L'auteur du "Capital" indique dans cette formule que le mouvement ou l'ébranlement de la société est d'abord le fait de la bourgeoisie et de son modèle économique de développement. Marx et Engels affirmaient qu'il résulterait de la faillite de l'Etat bourgeois une société meilleure - et s'efforçaient d'y concourir à leur manière, en éclairant la conscience des prolétaires à la lueur de leurs travaux.
Un film récent, "Le Jeune Karl Marx", entend redonner vie aux personnages de K. Marx et de son ami Frédéric Engels, figés dans les traits pesants de la statuaire soviétique.
On peine en effet à imaginer aujourd'hui que Marx et sa famille furent traqués dans toute l'Europe et espionnés par la police, tant voire plus que les imams qui prêchent le djihad aujourd'hui. Les élites bourgeoises redoutaient alors que les articles de Marx n'enflamment plus encore les mouvements de contestation ouvriers.
Le film de Raoul Peck parvient à ressusciter ce climat de vive tension en Europe entre le prolétariat et les "capitaines d'industrie" qui l'emploient, dans des conditions dantesques.

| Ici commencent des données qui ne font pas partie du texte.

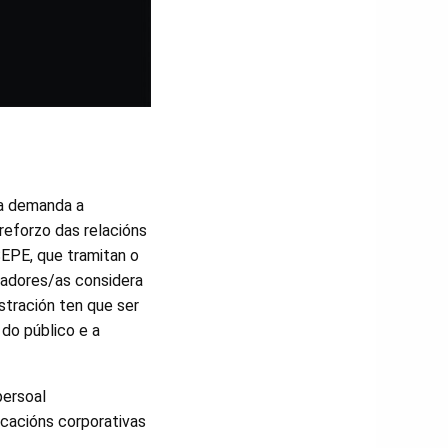
ra demanda a
reforzo das relacións
SEPE, que tramitan o
ladores/as considera
stración ten que ser
 do público e a
persoal
icacións corporativas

Même si l'épicentre s'est déplacé, en même temps que le prolétariat, de l'Europe vers le continent asiatique et l'Inde, ce climat de vive tension persiste désormais à l'échelle mondiale, suivant un schéma de propagation annoncé et décrit par Marx : "Les individus ont été de plus en plus asservis à une puissance qui leur est étrangère, (...) laquelle est devenue de plus en plus massive et se révèle être en dernière instance le marché mondial."
Les acteurs qui interprètent K. Marx et F. Engels sont assez convaincants. Ils évitent de prendre la pose révolutionnaire romantique, la plus éloignée du souhait de ces deux journalistes subversifs de débarrasser le mouvement révolutionnaire prolétarien de son attirail de slogans sentimentaux à base de fraternité et de "droits de l'Homme" (dénoncés comme une duperie par Marx).

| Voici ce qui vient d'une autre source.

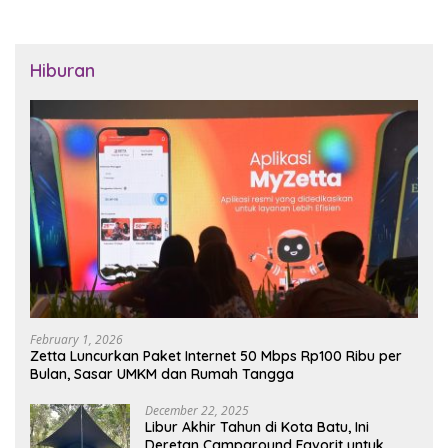
Hiburan
February 1, 2026
Zetta Luncurkan Paket Internet 50 Mbps Rp100 Ribu per
Bulan, Sasar UMKM dan Rumah Tangga
December 22, 2025
Libur Akhir Tahun di Kota Batu, Ini
Deretan Campground Favorit untuk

Pour le reste, suivant la tendance du cinéma à verser dans l'anecdote et le détail, le film déçoit.
Les costumes d'époque ont l'inconvénient de transporter la critique marxiste dans une sorte de passé glorieux du mouvement révolutionnaire prolétarien.
Or le spectre du communisme marxiste rôde encore. Ainsi la culture de masse, produite par la bourgeoisie industrielle, qui remplace l'opium des vieilles religions tombées en désuétude, quelle peut bien être sa fonction, si ce n'est d'empêcher une prise de conscience des milieux les plus défavorisés en étouffant l'esprit critique ?
L'effort des auteurs du film est perceptible pour faire comprendre au spectateur l'originalité de la démarche de Marx, en comparaison d'autres doctrines révolutionnaires, comme celle du Français Proudhon par exemple ; mais cet effort se solde par un échec. Il est vrai que ce n'est pas une mince affaire de résumer le marxisme, car il se présente comme une "science", perfectible et inachevée, non comme une "doctrine" à l'instar de la philosophie réactionnaire de Nietzsche, plus facile à cerner.
Une part du malentendu à propos du marxisme tient précisément à ce que les mouvements politiques qui se sont réclamé de Marx ne pouvaient se passer d'une doctrine politique (voire d'une stratégie pour les plus vils), et que Marx et Engels fournissent surtout les éléments d'une science, l'Histoire.
Peut-on comprendre quelque chose au marxisme en se tenant assis dans une salle de spectacle, alors qu'il part d'un mouvement de résistance au confort intellectuel ?
"Le Jeune Marx" ("Der Junge Marx"), par Raoul Peck, octobre 2017.
NB: On voit dans le film Marx assister en compagnie d'Engels au congrès de la "Ligue des Justes", renommée lors de ce congrès "Ligue communiste", alors que seul Engels y participa.
- Ill. représentant Marx et Engels vérifiant les épreuves de la "Rheinische Zeitung" (Gazette rhénane fondée par Marx).